Timurtaş, Türkiye’nin son dönemde İslam coğrafyası için rol model haline geldiğini belirterek şunları söyledi: “Diktayla yönetilen ve nüfusunun çoğunluğu Müslümanlardan oluşan ülkelerde bir başkaldırı süreci yaşandı. Adına Arap Baharı dediğimiz bu süreç maalesef Suriye’de tıkandı. Suriye’de halk Esed’den reform yapmasını istedi. Esed bu talebe ölümle karşılık verdi. Devreye ülke olarak biz girdik ancak maalesef Esed insanları çoluk çocuk demeden öldürmeye devam etti. Biz de ilkeli bir duruşla ‘dostumuz dahi olsan halkına zulmediyorsan senin yanında yer almayız’ dedik.”

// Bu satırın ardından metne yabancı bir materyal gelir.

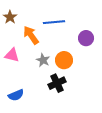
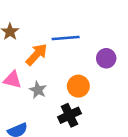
orange arrow: (31, 35) -> (37, 54), turned 78
gray star: (43, 60) -> (38, 90), moved

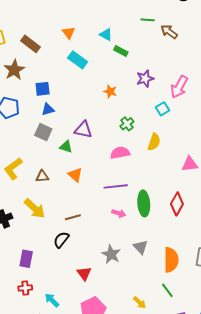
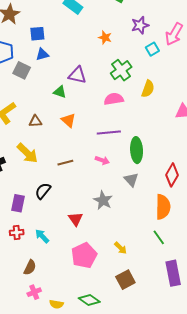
cyan square: (162, 109) -> (152, 49), moved
green cross: (127, 124) -> (121, 70), size x1.5
gray square: (43, 132) -> (22, 70), moved
red diamond: (177, 204) -> (172, 175), moved
pink arrow: (119, 213) -> (102, 160), moved
black semicircle: (61, 240) -> (43, 191), moved
gray triangle: (141, 247) -> (131, 180), moved
cyan arrow: (52, 300) -> (42, 236), moved
yellow arrow: (140, 303) -> (121, 248), moved

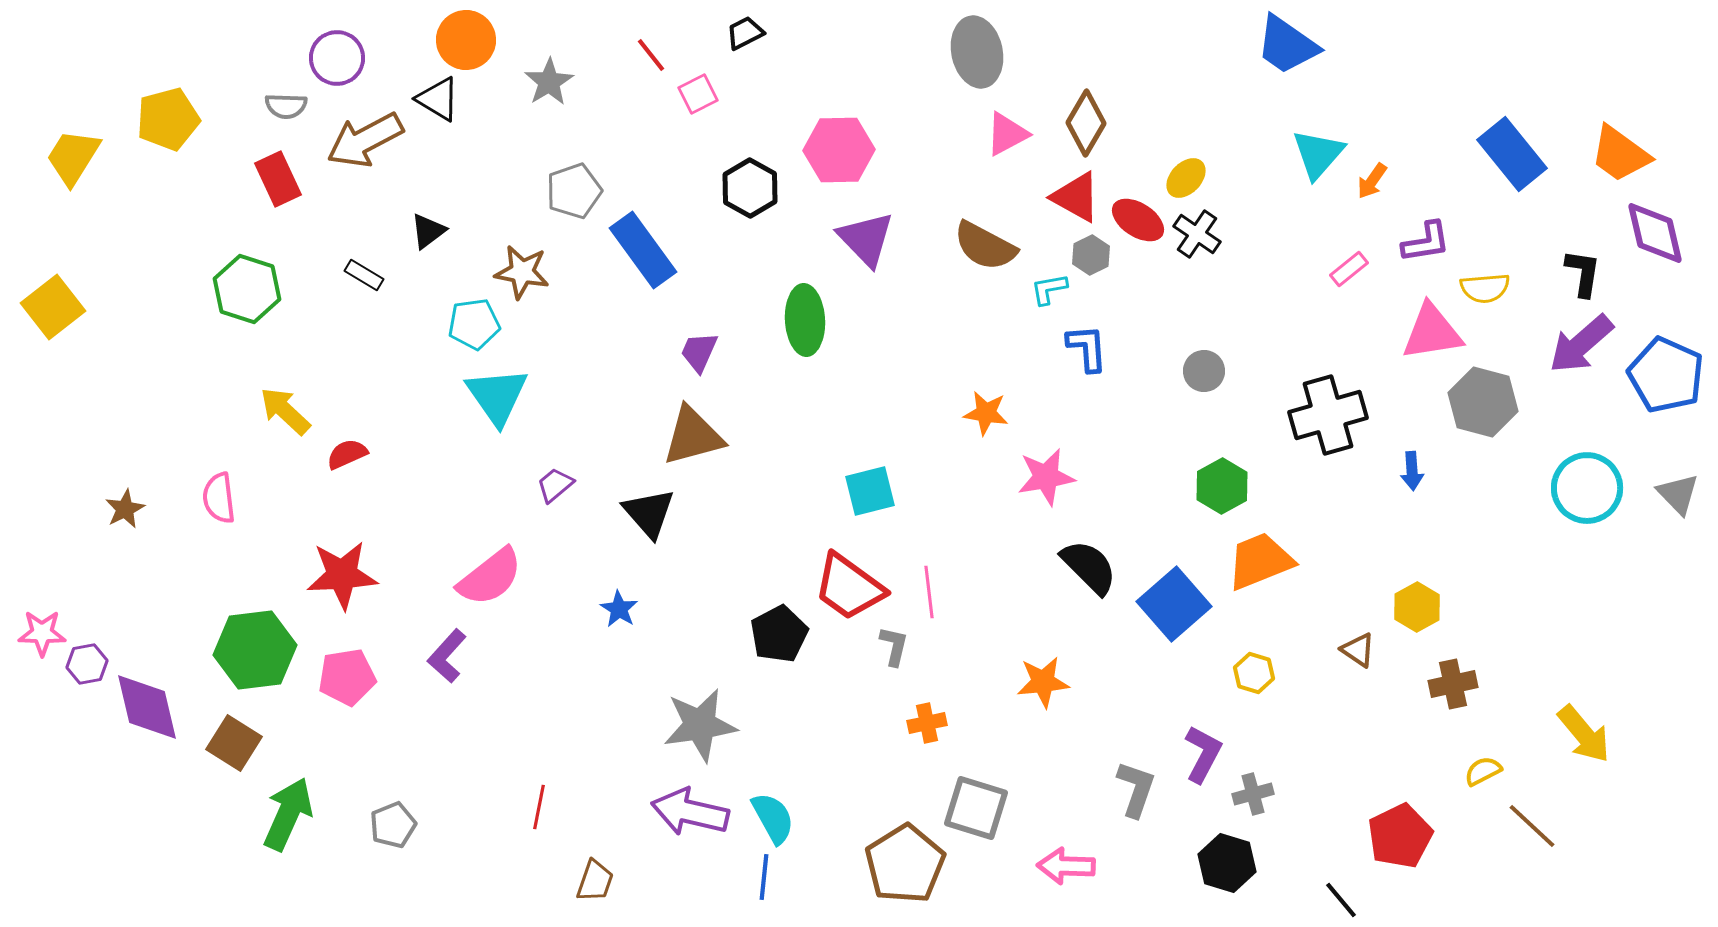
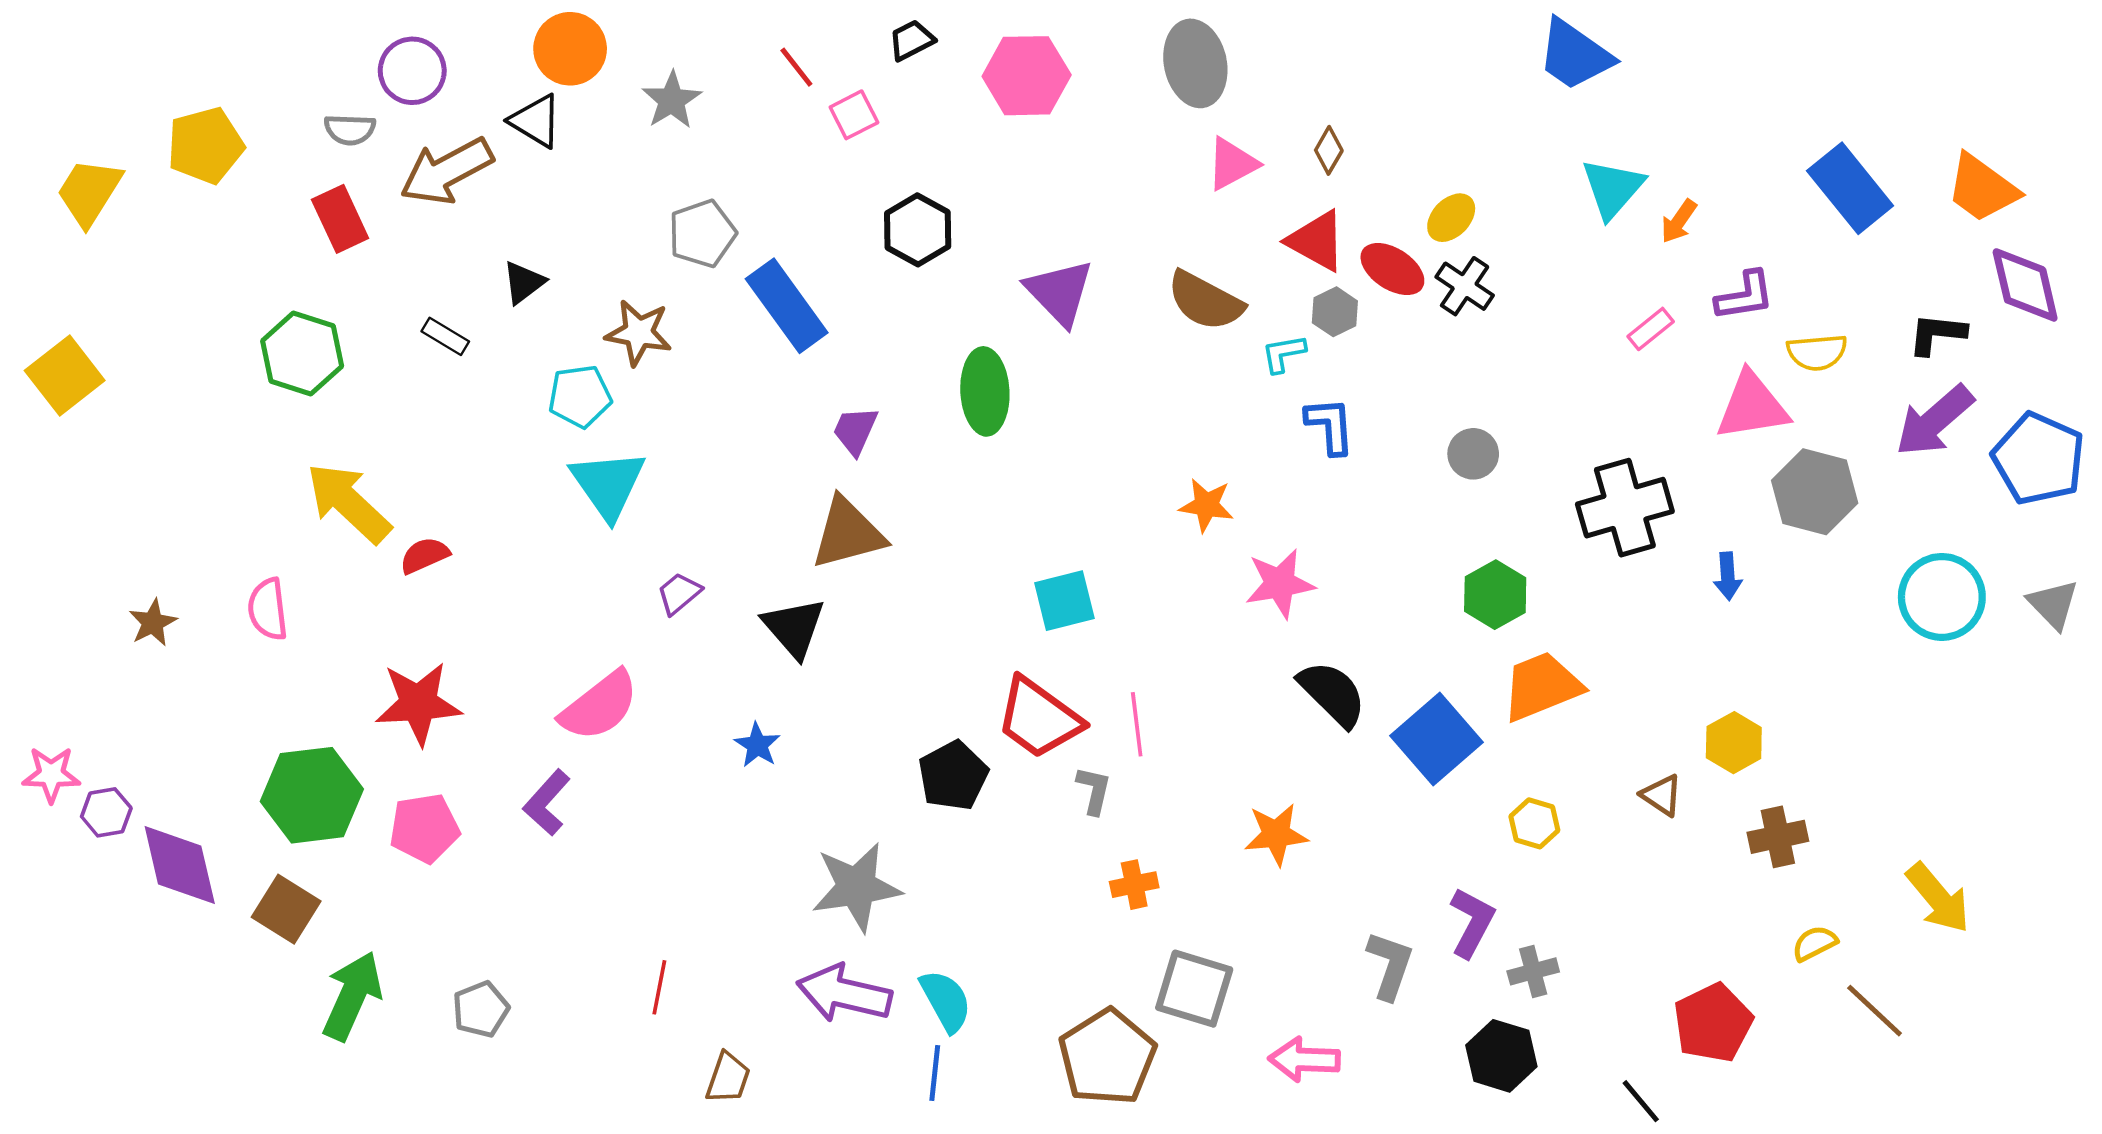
brown diamond: (1086, 123) -> (1329, 150), size x0.6
pink hexagon: (839, 150) -> (1027, 76), moved
black L-shape: (1583, 273) -> (1937, 334), turned -93
yellow arrow: (285, 411) -> (349, 503), size x1.4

Mısır’da Müslüman Kardeşler tandanslı Mursi’nin göreve gelmesinin İsrail ve Neo-conları rahatsız ettiğine değinen Timurtaş, sözlerini şöyle sürdürdü: “Mursi göreve gelince Refah Sınır Kapısı’nı açarak Gazze’ye nefes aldırdı. Bunun üzerine darbe yapıldı ve Sisi ülkenin başına geçti. Sisi’nin ilk işi Mursi’nin açmış olduğu Gazze kapısını kapatmak olduk. Darbecileri içeriden çıkarttı. Bu darbe bütün Avrupa ve ABD’yi demokrasi söylemleri konusunda bitme noktasına getirdi. Çünkü Türkiye, Katar ve birkaç ülke dışında hiçbir ülke bu yaşananlara darbe diyemedi. Çok kötü bir süreç yaşandı. Arap Baharı ile yıkılan dikta rejimleri bu darbe ile yeniden canlandı.”

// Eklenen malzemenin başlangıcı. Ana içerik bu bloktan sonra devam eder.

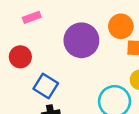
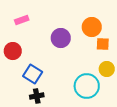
purple circle: (81, 40) -> (61, 38), size x0.7

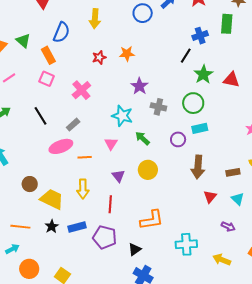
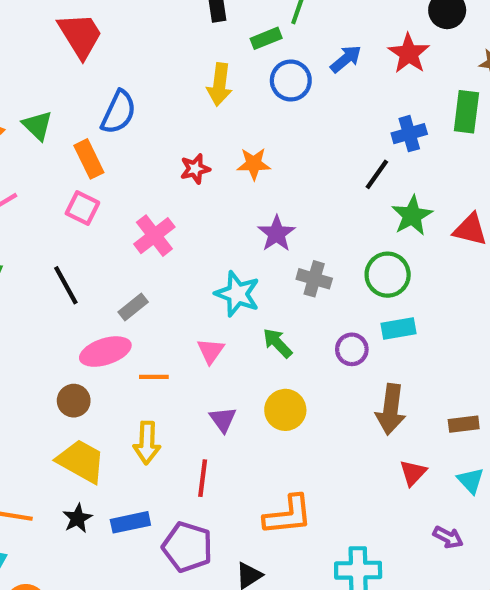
yellow arrow: (95, 19) -> (219, 85), moved
brown circle: (30, 184) -> (74, 401), moved

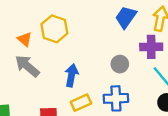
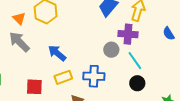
gray circle: (120, 64) -> (111, 50), moved
blue arrow: (72, 75) -> (57, 53), turned -66

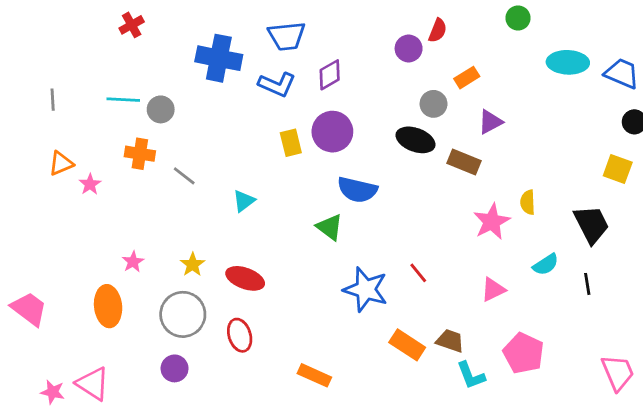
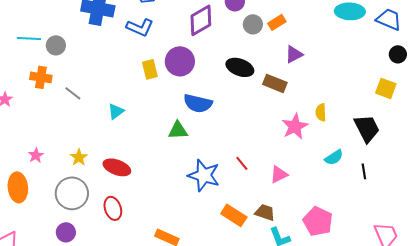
purple diamond: (330, 75) -> (201, 20), moved, size x1.4
gray circle: (434, 104) -> (253, 24), moved
green triangle: (330, 227) -> (178, 130), turned -40
pink triangle: (493, 289) -> (279, 174), moved

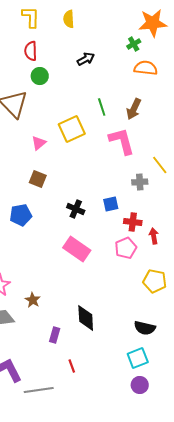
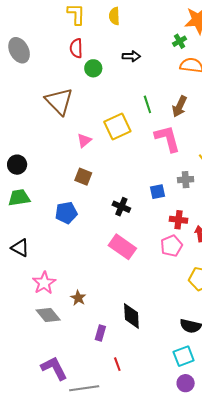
black arrow: (86, 59) -> (131, 56), turned 30
green circle: (40, 76) -> (93, 68), moved
blue square: (111, 204) -> (157, 192), moved

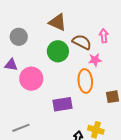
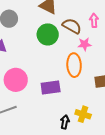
pink circle: (31, 79) -> (16, 80), moved

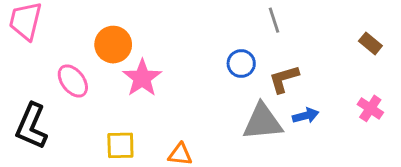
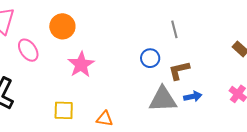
orange circle: (113, 45) -> (62, 26), moved
pink ellipse: (73, 81) -> (28, 50), moved

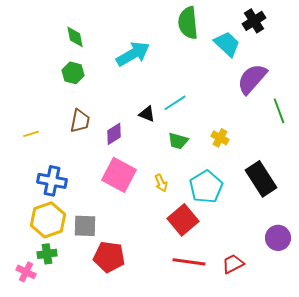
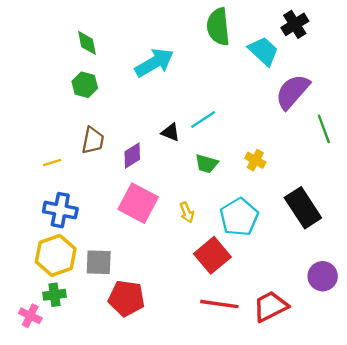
yellow line: (31, 134) -> (52, 162), moved
red trapezoid: (233, 264) -> (270, 306), size x1.4

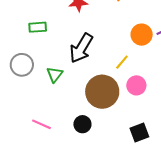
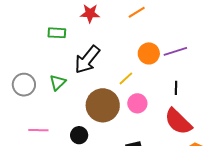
green rectangle: (38, 27) -> (57, 33), moved
gray circle: (22, 65) -> (24, 85), moved
pink line: (41, 124) -> (38, 130), turned -30

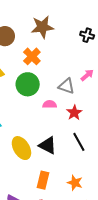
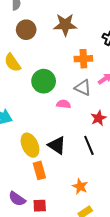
orange cross: (32, 56) -> (83, 59), moved, turned 36
red star: (74, 113) -> (99, 118), moved
orange rectangle: (43, 180) -> (39, 170), moved, turned -36

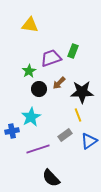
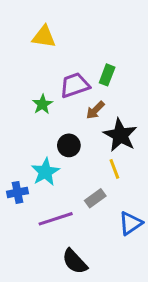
brown arrow: (59, 83) -> (95, 110), moved
black circle: (39, 89) -> (69, 145), moved
black star: (82, 92) -> (120, 135), turned 30
blue triangle: (89, 141) -> (131, 223), moved

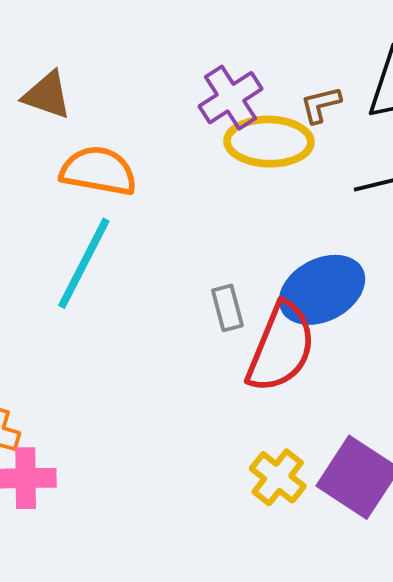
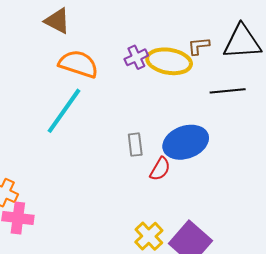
purple cross: (231, 98) -> (136, 57), moved, size x0.7
red semicircle: (281, 347) -> (160, 169), size x0.5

TÜGVA Genel Başkan Yardımcısı – Eğitim Koordinatörü Mehmetcan Tokdemirli ise Osman Timurtaş’a katılımından dolayı teşekkür etti. Konferans boyunca üzerinde durulan konuların hepsinin ayrı birer başlık altında incelenecek kadar geniş olduğunu belirten Tokdemirli, “iyi bir fikir ziyafeti olduğunu düşünüyorum. Çok geniş konuların hepsinden özel bölümler bizlerle paylaşıldı. Fotoğrafın bütününü görmek adına hepimiz için iyi fırsat oldu diyebilirim. Arkadaşlarımın da bu fikir ziyafetinden istifade etmeleri beni mutlu etti” dedi.